Claire Abshire (Rachel McAdams) begins receiving visits from DeTamble at the age of 6. Without any allusions to sexual impropriety, the pair initiate an affair that will last a lifetime. Abshire falls hopelessly in love and spends her youth awaiting the frequent visits that punctuate her life. When the couples' respective timelines converge by chance during Abshire's 20th year, they embark on something more closely resembling a conventional relationship: dating, marrying and starting a family.
Abshire's mantra will resonate with anyone who has experienced separation from a lover: "It's hard to be the one who stays," she explains to a friend. And, indeed, melancholy is always close at hand. Trapped as she is in the tractor beam of an irresistible affection, Abshire has little choice but to surrender to fate - willingly at first, then more reluctantly as time marches on. Absence has its own special gravity, and the forced separations have the effect of infusing every meeting between the blighted couple with a fierce passion and acute awareness of the preciousness of every moment they have together. It's a romantic paradox, and, from beginning to end, the film is in real danger of tumbling into the deep end of melodrama.
Directed by Robert Schwentke
With Eric Bana, Rachel McAdams and Ron Livingston
Bana is guilty in spots of playing just on the cusp of sappy, but overall he's up to the task of remaining convincing in a very challenging role. McAdams certainly has the looks to inspire devotion bordering on the obsessive, but she also has the requisite complexity to inform a great many pregnant pauses and smoldering looks with meaning.

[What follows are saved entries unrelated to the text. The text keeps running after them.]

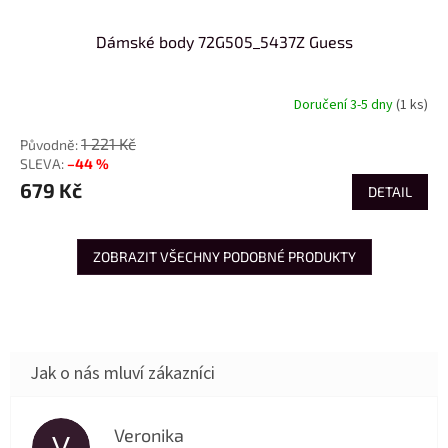
Dámské body 72G505_5437Z Guess
Doručení 3-5 dny
(1 ks)
1 221 Kč
–44 %
679 Kč
DETAIL
ZOBRAZIT VŠECHNY PODOBNÉ PRODUKTY
Veronika
V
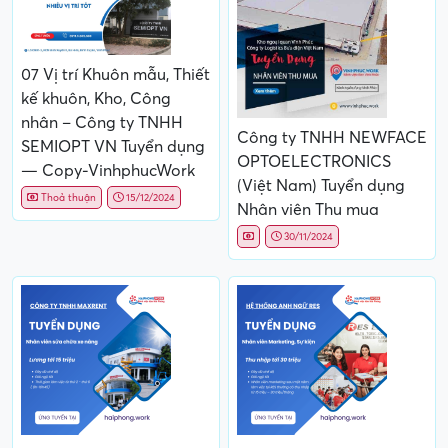
07 Vị trí Khuôn mẫu, Thiết
kế khuôn, Kho, Công
nhân – Công ty TNHH
Công ty TNHH NEWFACE
SEMIOPT VN Tuyển dụng
OPTOELECTRONICS
— Copy-VinhphucWork
(Việt Nam) Tuyển dụng
Thoả thuận
15/12/2024
Nhân viên Thu mua
30/11/2024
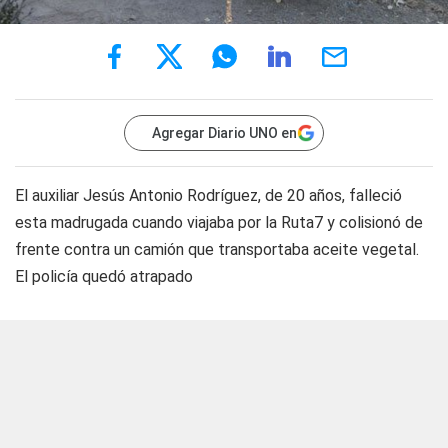
Agregar Diario UNO en
El auxiliar Jesús Antonio Rodríguez, de 20 años, falleció
esta madrugada cuando viajaba por la Ruta7 y colisionó de
frente contra un camión que transportaba aceite vegetal.
El policía quedó atrapado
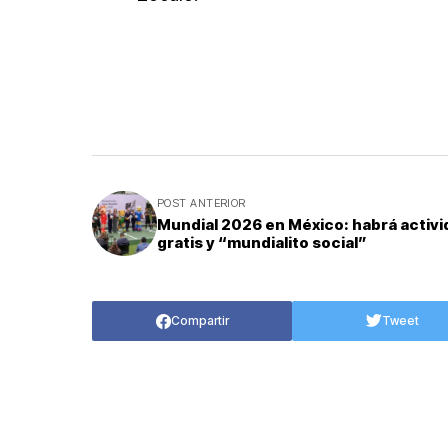
POST ANTERIOR
Mundial 2026 en México: habrá activ
gratis y “mundialito social”
Compartir
Tweet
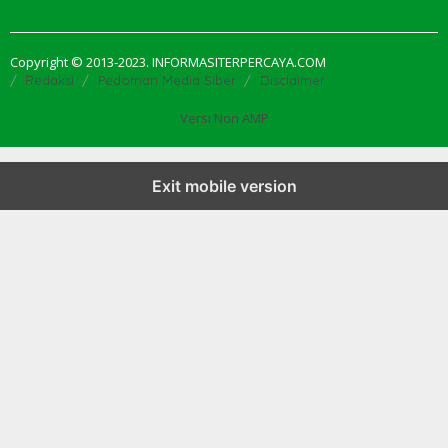
Copyright © 2013-2023. INFORMASITERPERCAYA.COM
Redaksi
Pedoman Media Siber
Disclaimer
Versi Non AMP
Exit mobile version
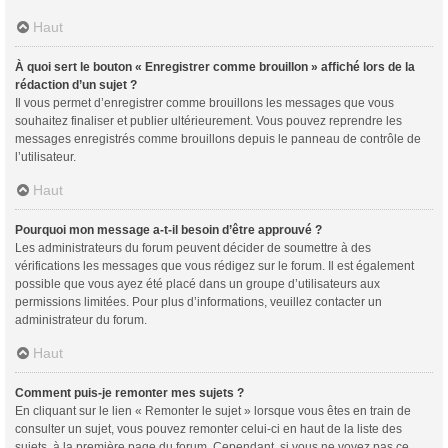
Haut
À quoi sert le bouton « Enregistrer comme brouillon » affiché lors de la
rédaction d’un sujet ?
Il vous permet d’enregistrer comme brouillons les messages que vous
souhaitez finaliser et publier ultérieurement. Vous pouvez reprendre les
messages enregistrés comme brouillons depuis le panneau de contrôle de
l’utilisateur.
Haut
Pourquoi mon message a-t-il besoin d’être approuvé ?
Les administrateurs du forum peuvent décider de soumettre à des
vérifications les messages que vous rédigez sur le forum. Il est également
possible que vous ayez été placé dans un groupe d’utilisateurs aux
permissions limitées. Pour plus d’informations, veuillez contacter un
administrateur du forum.
Haut
Comment puis-je remonter mes sujets ?
En cliquant sur le lien « Remonter le sujet » lorsque vous êtes en train de
consulter un sujet, vous pouvez remonter celui-ci en haut de la liste des
sujets, à la première page du forum. Cependant, si vous ne voyez pas ce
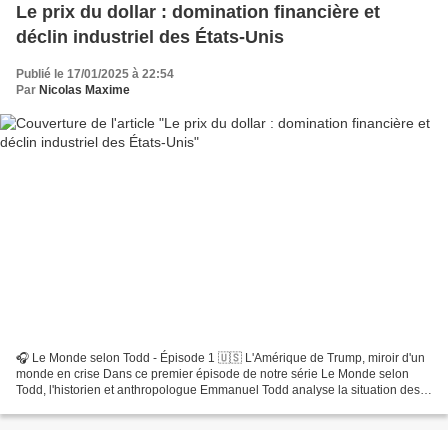
Le prix du dollar : domination financière et
déclin industriel des États-Unis
Publié le 17/01/2025 à 22:54
Par
Nicolas Maxime
🎧 Le Monde selon Todd - Épisode 1 🇺🇸 L'Amérique de Trump, miroir d'un
monde en crise Dans ce premier épisode de notre série Le Monde selon
Todd, l'historien et anthropologue Emmanuel Todd analyse la situation des
États-Unis, leur déclin économique et...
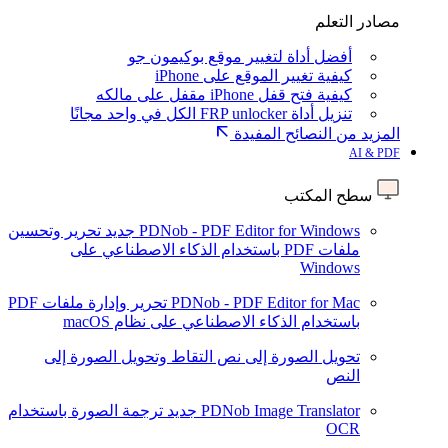
مصادر التعلم
أفضل أداة لتغيير موقع بوكيمون جو
كيفية تغيير الموقع على iPhone
كيفية فتح قفل iPhone مقفل على مالكه
تنزيل أداة FRP unlocker الكل في واحد مجانًا
المزيد من النصائح المفيدة
AI & PDF
سطح المكتب
PDNob - PDF Editor for Windows
جديد
تحرير وتحسين
ملفات PDF باستخدام الذكاء الاصطناعي على
Windows
PDNob - PDF Editor for Mac
تحرير وإدارة ملفات PDF
باستخدام الذكاء الاصطناعي على نظام macOS
تحويل الصورة إلى نص
التقاط وتحويل الصورة إلى
النص
PDNob Image Translator
جديد
ترجمة الصورة باستخدام
OCR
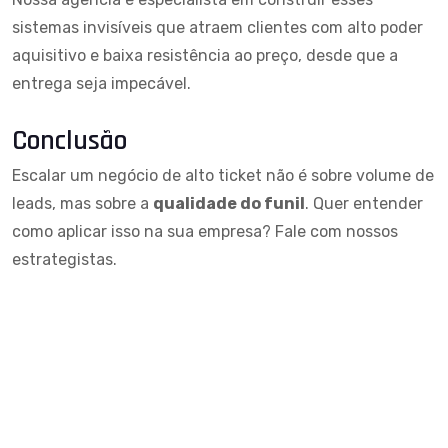
sistemas invisíveis que atraem clientes com alto poder
aquisitivo e baixa resistência ao preço, desde que a
entrega seja impecável.
Conclusão
Escalar um negócio de alto ticket não é sobre volume de
leads, mas sobre a
qualidade do funil
. Quer entender
como aplicar isso na sua empresa?
Fale com nossos
estrategistas
.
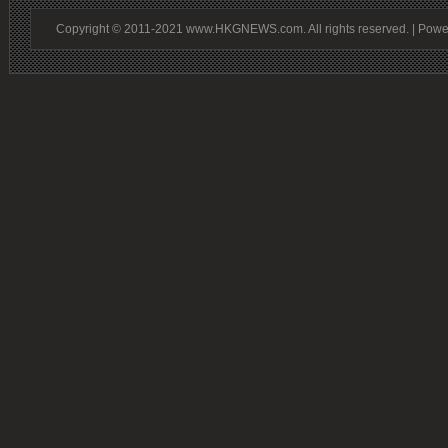
Copyright © 2011-2021 www.HKGNEWS.com. All rights reserved. | Pow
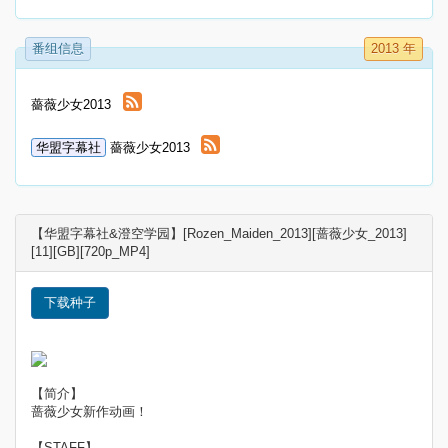
番组信息
2013 年
薔薇少女2013
华盟字幕社
薔薇少女2013
【华盟字幕社&澄空学园】[Rozen_Maiden_2013][蔷薇少女_2013]
[11][GB][720p_MP4]
下载种子
【简介】
蔷薇少女新作动画！
【STAFF】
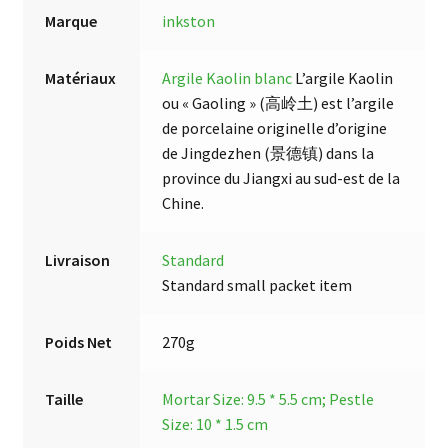
Marque
inkston
Matériaux
Argile Kaolin blanc
L’argile Kaolin
ou « Gaoling » (高岭土) est l’argile
de porcelaine originelle d’origine
de Jingdezhen (景德镇) dans la
province du Jiangxi au sud-est de la
Chine.
Livraison
Standard
Standard small packet item
Poids Net
270g
Taille
Mortar Size: 9.5 * 5.5 cm; Pestle
Size: 10 * 1.5 cm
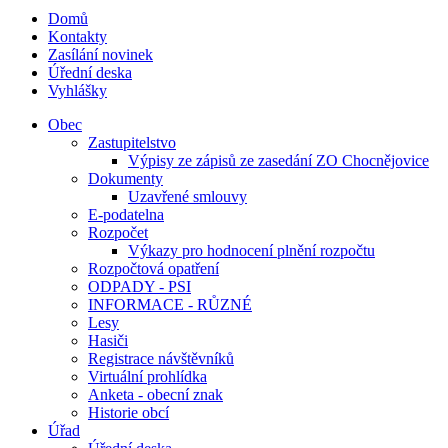
Domů
Kontakty
Zasílání novinek
Úřední deska
Vyhlášky
Obec
Zastupitelstvo
Výpisy ze zápisů ze zasedání ZO Chocnějovice
Dokumenty
Uzavřené smlouvy
E-podatelna
Rozpočet
Výkazy pro hodnocení plnění rozpočtu
Rozpočtová opatření
ODPADY - PSI
INFORMACE - RŮZNÉ
Lesy
Hasiči
Registrace návštěvníků
Virtuální prohlídka
Anketa - obecní znak
Historie obcí
Úřad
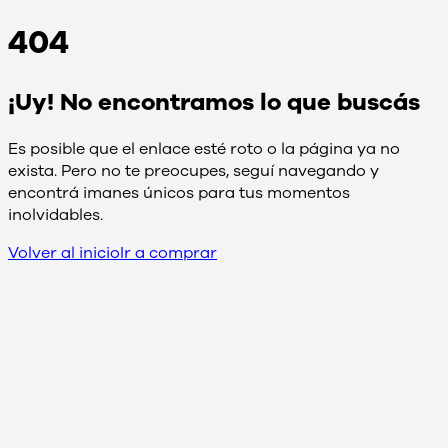
404
¡Uy! No encontramos lo que buscás
Es posible que el enlace esté roto o la página ya no
exista. Pero no te preocupes, seguí navegando y
encontrá imanes únicos para tus momentos
inolvidables.
Volver al inicio
Ir a comprar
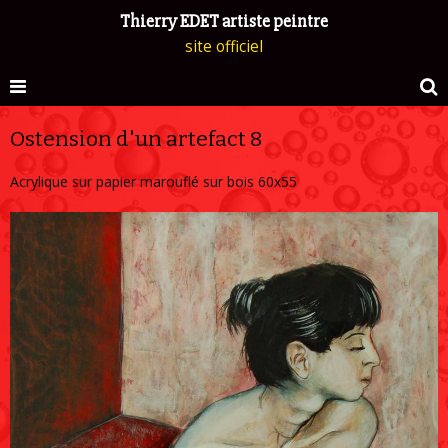
Thierry EDET artiste peintre
site officiel
Ostension d'un artefact 8
Acrylique sur papier marouflé sur bois 60x55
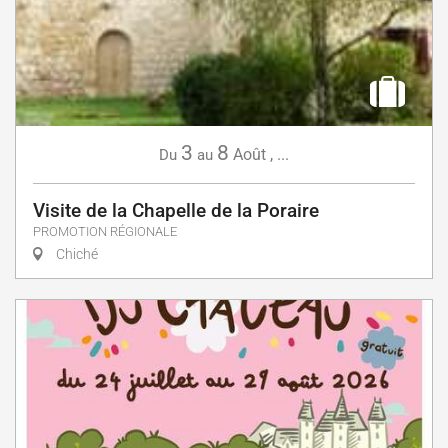
3
8
Août
,
...
Du
au
Visite de la Chapelle de la Poraire
PROMOTION RÉGIONALE
Chiché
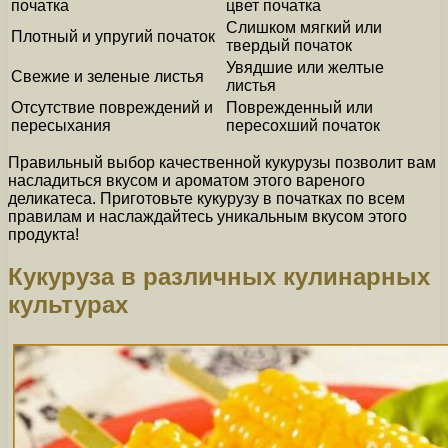
початка
цвет початка
Слишком мягкий или
Плотный и упругий початок
твердый початок
Увядшие или желтые
Свежие и зеленые листья
листья
Отсутствие повреждений и
Поврежденный или
пересыхания
пересохший початок
Правильный выбор качественной кукурузы позволит вам
насладиться вкусом и ароматом этого вареного
деликатеса. Приготовьте кукурузу в початках по всем
правилам и наслаждайтесь уникальным вкусом этого
продукта!
Кукуруза в различных кулинарных
культурах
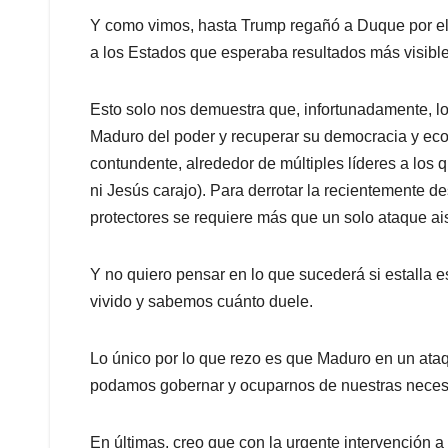
Y como vimos, hasta Trump regañó a Duque por e
a los Estados que esperaba resultados más visible
Esto solo nos demuestra que, infortunadamente, l
Maduro del poder y recuperar su democracia y eco
contundente, alrededor de múltiples líderes a los
ni Jesús carajo). Para derrotar la recientemente d
protectores se requiere más que un solo ataque ais
Y no quiero pensar en lo que sucederá si estalla e
vivido y sabemos cuánto duele.
Lo único por lo que rezo es que Maduro en un ata
podamos gobernar y ocuparnos de nuestras neces
En últimas, creo que con la urgente intervención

Robert Schwentke's directing is laudable. He's courageous enough to offer up long scenes featuring little dialogue that many directors would edit down to nothing. More impressive still, the director and screenwriters successfully weave a byzantine storyline together seamlessly enough to avoid calling excess attention to the incessant shifts in time and place.
Niffenegger's 2003 debut novel was initially passed over by publishing houses, but eventually found its way onto the best-seller lists. For all her failings as a stylist, the author sells her unusual premise well, employing her central metaphor to transform her own history of failed relationships into an affecting tale of a powerful love that simultaneously conquers time and fate and is conquered by it. The adaptation to film has been a healthy and artistically profitable one, stripping the fat from the story and crystallizing its strong points.
It is tempting to approach such romantic subject matter with a skeptical eye, but The Time Traveler's Wife should weather even the most withering looks. From the opening sequence, where we see DeTamble make his first trip through time, the fantastical premise is relayed clearly and convincingly, never losing track of its impact as a metaphor for the heartbreaking transience of life and the hard realities of love and loss.
As DeTamble learns early on, he can't stop the inevitable approach of tragic happenstance and death. Over and over again, he is confronted with a question every one of us will confront at some point in our lives: Do we writhe in agony at the unfairness of life, or bear up as best we can and appreciate what we have? Niffenegger's answer is clear and resounding.